Raoul Rugamba : Absolument. Il n’y a pas d’autres options si nous voulons impulser une véritable reprise économique. L’Afrique doit accroître son « soft power », mettre à profit les talents dont elle dispose. Pour rappel, avant la pandémie de Covid-19, l’Afrique avait besoin de créer au moins 18 millions d’emplois par an, juste pour absorber les jeunes actifs entrant sur le marché du travail.

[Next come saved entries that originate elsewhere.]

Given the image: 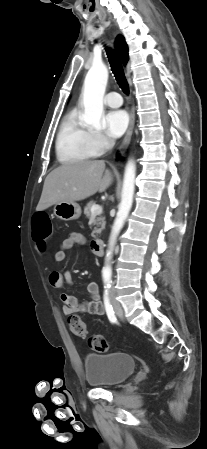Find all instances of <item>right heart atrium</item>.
<instances>
[{
    "label": "right heart atrium",
    "mask_w": 207,
    "mask_h": 449,
    "mask_svg": "<svg viewBox=\"0 0 207 449\" xmlns=\"http://www.w3.org/2000/svg\"><path fill=\"white\" fill-rule=\"evenodd\" d=\"M90 143L96 155L102 154L112 146V141L99 132L90 133Z\"/></svg>",
    "instance_id": "right-heart-atrium-1"
}]
</instances>
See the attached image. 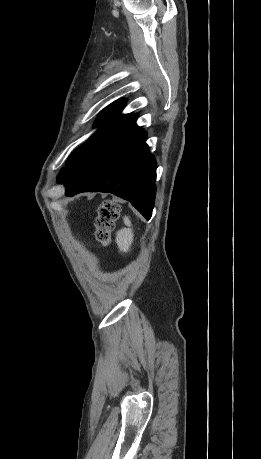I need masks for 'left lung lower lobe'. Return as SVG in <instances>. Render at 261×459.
<instances>
[{
  "label": "left lung lower lobe",
  "mask_w": 261,
  "mask_h": 459,
  "mask_svg": "<svg viewBox=\"0 0 261 459\" xmlns=\"http://www.w3.org/2000/svg\"><path fill=\"white\" fill-rule=\"evenodd\" d=\"M133 115L103 146L63 182L66 196L109 192L131 204L147 219L155 201L156 161L147 135Z\"/></svg>",
  "instance_id": "left-lung-lower-lobe-1"
}]
</instances>
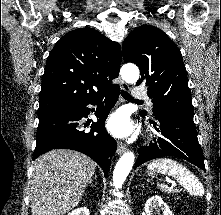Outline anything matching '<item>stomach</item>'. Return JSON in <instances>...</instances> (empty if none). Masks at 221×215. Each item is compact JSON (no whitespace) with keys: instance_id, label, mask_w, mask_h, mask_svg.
<instances>
[{"instance_id":"0dacf381","label":"stomach","mask_w":221,"mask_h":215,"mask_svg":"<svg viewBox=\"0 0 221 215\" xmlns=\"http://www.w3.org/2000/svg\"><path fill=\"white\" fill-rule=\"evenodd\" d=\"M155 172H156V171H150V172L148 173V175H149V176H154V175H155Z\"/></svg>"}]
</instances>
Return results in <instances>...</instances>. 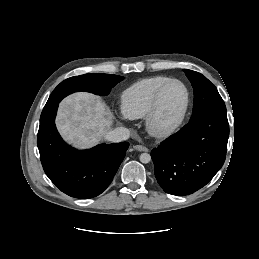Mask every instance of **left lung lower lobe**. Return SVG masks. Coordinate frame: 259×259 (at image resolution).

Aujourd’hui, ce nombre a peut-être doublé, et avec la façon dont la crise sanitaire a changé les choses, certains emplois ont tout simplement disparu, ce qui rend encore plus difficile leur remplacement.

« Les ICC offrent de véritables alternatives aux pays africains pour réduire le taux de chômage des jeunes ».

De ce point de vue, les ICC offrent de véritables alternatives aux pays africains pour réduire le taux de chômage des jeunes, dans la mesure où c’est un secteur qui nécessite, avant tout, du talent et de la créativité. Mieux, en pariant sur cette filière, les pays africains seraient en mesure de positionner leurs jeunes générations sur les emplois du futur, tels que l’IA, la RA, la RV, qui sont au cœur de la créativité. On créerait ainsi les emplois nécessaires tout en bâtissant une économie inclusive et orientée vers le futur, qui permette aux jeunes actifs de répondre à leurs besoins et de contribuer à l’activité de leur pays. Par ailleurs, une autre raison de miser sur les ICC est leur capacité à stimuler la croissance d’autres secteurs (tourisme, hôtellerie…) qui, pris ensemble, représentent une part importante des PIB nationaux. En définitive, si les pays africains améliorent leur « soft power » grâce aux ICC, ils seront en mesure de mieux se positionner sur les marchés mondiaux, en attirant davantage d’investissements et en renforçant les chaînes de valeur locales.